What is needed is a verbatim copy of every record below, with the pictures left out.

**Exercise inputs:**
────────
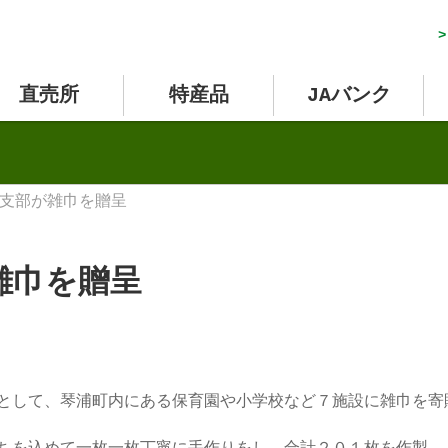
>
直売所
特産品
JAバンク
支部が雑巾を贈呈
雑巾を贈呈
として、琴浦町内にある保育園や小学校など７施設に雑巾を寄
────────
**Answer for this exercise:**
>
直売所
特産品
JAバンク
支部が雑巾を贈呈
雑巾を贈呈
として、琴浦町内にある保育園や小学校など７施設に雑巾を寄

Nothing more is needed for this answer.